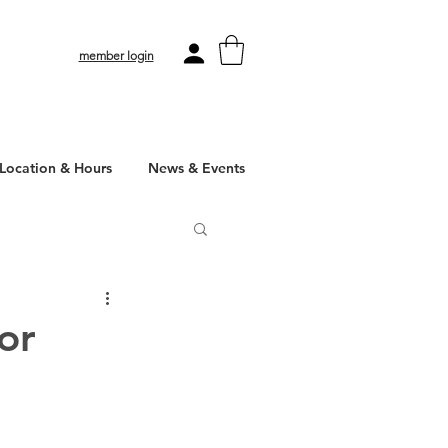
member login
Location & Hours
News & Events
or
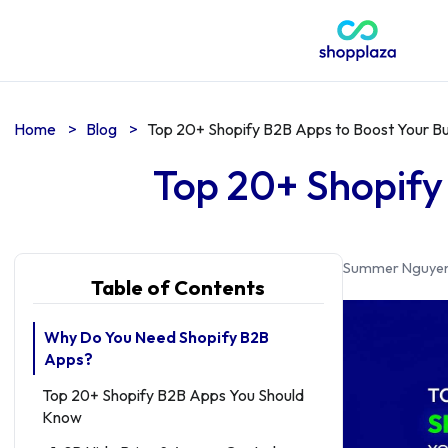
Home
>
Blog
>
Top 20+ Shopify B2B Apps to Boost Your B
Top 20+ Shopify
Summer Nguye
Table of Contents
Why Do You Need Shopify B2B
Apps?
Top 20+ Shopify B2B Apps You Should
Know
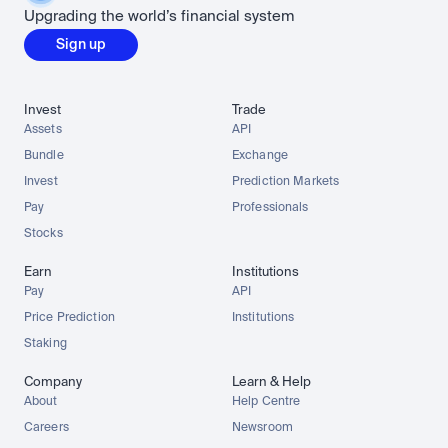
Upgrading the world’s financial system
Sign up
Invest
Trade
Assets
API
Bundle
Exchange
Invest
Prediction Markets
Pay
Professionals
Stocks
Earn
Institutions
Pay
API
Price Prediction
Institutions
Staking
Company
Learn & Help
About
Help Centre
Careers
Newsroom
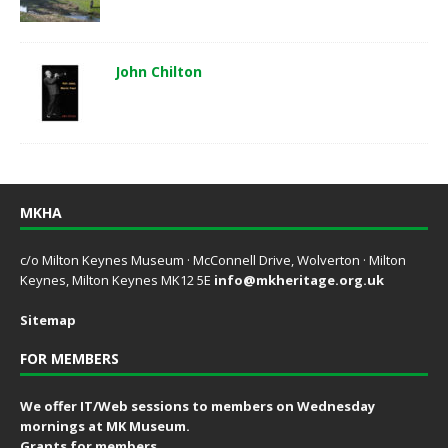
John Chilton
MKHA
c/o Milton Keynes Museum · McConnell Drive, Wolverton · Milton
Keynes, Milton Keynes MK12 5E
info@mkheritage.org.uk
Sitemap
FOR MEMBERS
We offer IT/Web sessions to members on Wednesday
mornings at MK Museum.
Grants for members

Problem details:
Each line of the data needs to be output exactly, with any image excluded.

Exercise result:
member login
Location & Hours
News & Events
or
Home
>
Blog
>
Top 20+ Shopify B2B Apps to Boost Your B
Top 20+ Shopify
Summer Nguye
Table of Contents
Why Do You Need Shopify B2B
Apps?
Top 20+ Shopify B2B Apps You Should
Know
Upgrading the world’s financial system
Sign up
Invest
Trade
Assets
API
Bundle
Exchange
Invest
Prediction Markets
Pay
Professionals
Stocks
Earn
Institutions
Pay
API
Price Prediction
Institutions
Staking
Company
Learn & Help
About
Help Centre
Careers
Newsroom
John Chilton
MKHA
c/o Milton Keynes Museum · McConnell Drive, Wolverton · Milton
Keynes, Milton Keynes MK12 5E
info@mkheritage.org.uk
Sitemap
FOR MEMBERS
We offer IT/Web sessions to members on Wednesday
mornings at MK Museum.
Grants for members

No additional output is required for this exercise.